Po dwóch sezonach u trenera Miliji Bogicevicia Pana kariera wyraźnie ruszyła do przodu. Lepszy klub, powołanie do reprezentacji, udział w EuroBaskecie.
- Tak naprawdę to właśnie u trenera Bogicevicia rozpoczęła się moja regularna gra na parkietach ekstraklasy. Trener dostrzegł we mnie potencjał, zaufał mi dając mi szansę i sporo minut. W ciągu dwóch ostatnich sezonów zyskałem dużo cennego doświadczenia, dzięki czemu jestem teraz w tym miejscu swojej kariery, w którym jestem.
Byliście najlepszym zespołem w meczach kontrolnych. Przegraliście tylko jeden mecz, ale za to pokonaliście wszystkich polskich rywali. W czym tkwi siła Trefla?

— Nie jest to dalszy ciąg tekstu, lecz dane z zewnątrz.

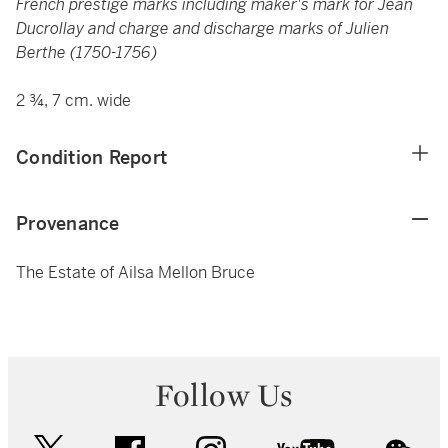
French prestige marks including maker's mark for Jean
Ducrollay and charge and discharge marks of Julien
Berthe (1750-1756)
2 ¾, 7 cm. wide
Condition Report
Provenance
The Estate of Ailsa Mellon Bruce
Follow Us
twitter
facebook
instagram
youtube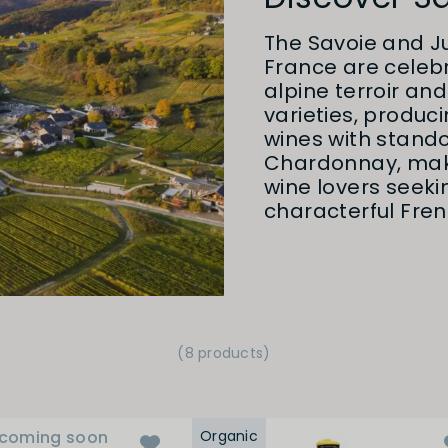
The Savoie and Ju
France are celebra
alpine terroir an
varieties, produc
wines with stando
Chardonnay, mak
wine lovers seek
characterful Fren
(8 products)
coming soon
Organic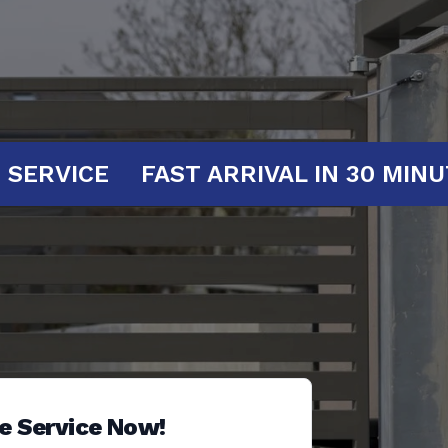
T YOUR SERVICE
FAST ARRIVAL IN 3
e Service Now!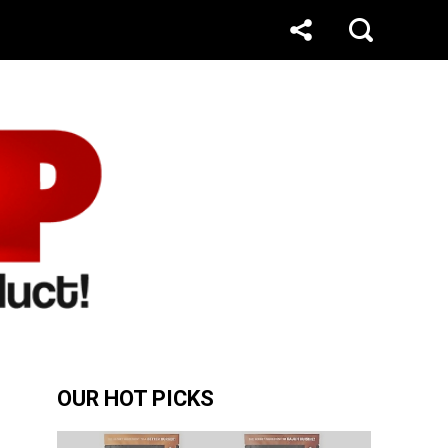
OUR HOT PICKS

- W drużynie mamy dobrych, doświadczonych zawodników. Główną siłą Trefla jest jednak doskonała atmosfera jaka panuje w zespole. Myślę, że chemia między zawodnikami to klucz do sukcesu, a u nas to właśnie występuje.

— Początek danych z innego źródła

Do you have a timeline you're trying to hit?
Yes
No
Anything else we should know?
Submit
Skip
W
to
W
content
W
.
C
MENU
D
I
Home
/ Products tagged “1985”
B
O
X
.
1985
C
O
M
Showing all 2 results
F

Wasz zespół opiera się głównie o Polaków. Ten model sprawdzi się w lidze?
- Cieszę się, że powoli wraca tendencja z lat 90-tych, kiedy to Polacy pełnili istotne role w swoich drużynach. To były też czasy, w których nasza kadra narodowa odnosiła największe sukcesy. Z dzisiejszej perspektywy wydaje mi się, że kontrowersyjny przepis "o Polaku" zdał egzamin. Powoli widoczna jest zmiana mentalności działaczy jak i kibiców w tej kwestii. Niedługo ten przepis nie będzie w ogóle potrzebny.
To może być wasza przewaga nad innymi?
- Nasz polski skład, rzeczywiście, prezentuje się bardzo dobrze. Reprezentacyjny rozgrywający Łukasz Koszarek daje pozostałym zawodnikom niezwykle duży komfort gry. Jego spokój, opanowanie oraz doświadczenie jest dla nas nieocenione. Z kolei Filip Dylewicz to ikona klubu oraz niekwestionowany lider drużyny. Z pewnością jest filarem naszego teamu. Marcin Stefański z kolei to rewelacyjny defensor. Wydaje mi się, że czasem niedocenia się ogromu pracy jaką wykonuje. Jest specem od tzw. "czarnej roboty", a tej nie widać w statystykach. Adam Waczyński, mimo młodego wieku, jest już doświadczonym graczem. Jego talent, warunki fizyczne sprawiają, że jest bardzo uniwersalnym zawodnikiem. Mając takich kolegów w drużynie wszystkim gra się łatwiej. Oczywiście nie mogę zapomnieć o doświadczonych i niemniej utalentowanych zawodnikach zagranicznych. Naprawdę tworzymy zgrany kolektyw.
Jakie cele stawiane są przed Wami?
- To pytanie powinno być skierowane do prezesa i menadżera klubu, gdyż to oni określają przed nami jakieś konkretne cele. Moim osobistym celem jest awans do finału i do tego będę dążył.